04/07/2022| Carlos Rodríguez| 2 min

What’s the tension?

The product or service categories of our environment must respond to changes in people’s lives at an ever-faster rate. More and more scenarios are emerging where consumers are demanding more innovation, more quality or more variety. In this regard, getting comfortable can be a problem, just like being reluctant to evolve because of fear of losing what you already have. Being a leading brand does not mean being the brand that defines a category. We are talking about the challenger brands in this case.


What do we need to know?

A challenger brand is a brand with the ability to assert and lead the most relevant emotional narrative of the category to which it belongs. They do not necessarily have to be sales leaders; precisely its “niche” or “new brand” position allows it to bring a new vision to the category that subverts the rules and breaks with the norm.

This way of being and doing implies a growth in business, as you would expect, although it doesn’t just stop here A challenger brand emotionally leads the category, sets the direction and obliges the other brands to adapt to their brand narrative or differentiate themselves (often renouncing their essence in the attempt).

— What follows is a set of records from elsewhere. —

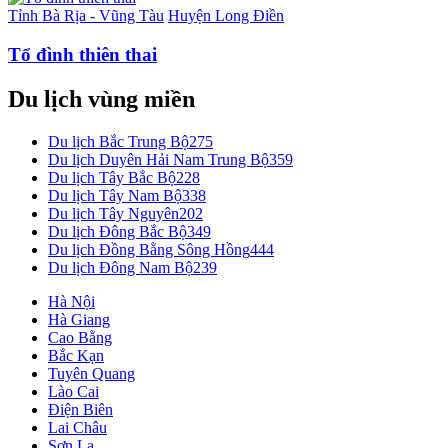
Tỉnh Bà Rịa - Vũng Tàu
Huyện Long Điền
Tổ đình thiên thai
Du lịch vùng miền
Du lịch Bắc Trung Bộ
275
Du lịch Duyên Hải Nam Trung Bộ
359
Du lịch Tây Bắc Bộ
228
Du lịch Tây Nam Bộ
338
Du lịch Tây Nguyên
202
Du lịch Đông Bắc Bộ
349
Du lịch Đồng Bằng Sông Hồng
444
Du lịch Đông Nam Bộ
239
Hà Nội
Hà Giang
Cao Bằng
Bắc Kạn
Tuyên Quang
Lào Cai
Điện Biên
Lai Châu
Sơn La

There are three major approaches to this brand model:

  1. Challenger brands by nature. These are brands that, from their beginnings, due to their visual imagery, tone and manner, expressive codes, communication territories, value proposition, innovation pipeline, etc., are already challengers in their category. They are born with the aim of offering a new perspective and transforming the category through it.
  2. Brands that evolve their DNA. These are brands that at any given time detect a powerful and disruptive insight in their category and, as a result, transform their entire value proposition, followed by the formal imagery, narrative, innovation, target, etc.
  3. Brands that adopt a challenger narrative. These brands have been able to read the environment and adapt their communication territory to a challenger brand story, attracting new consumers through their values and perception.

Who can we learn from and what should we look at?

  1. One brand that is born as a challenger and worth following is Heura, whose challenger DNA does not emotionally confront its competitors in the categories in which it operates (plant based) but competes against all of them competing in its demand spaces. They have forced everyone to respond and have positioned themselves leading the conversation.
  2. Oatly is a brand that has undergone a great evolution within the vegetable beverage category adapting its DNA (very focused on the primitive insight of the category based on renunciation) to propose a new emotional narrative based on the positivisation of its categories, aimed at a broader target audience, with an unconventional, unscientific tone and manner, and a contemporary visual imagery.
  3. Among brands that adopt a challenger narrative, we can highlight Estrella Galicia, a brand that has been able to read the situation of the brewery category to adopt a challenger communication territory, activation and content, maintaining the other elements of its value proposition intact.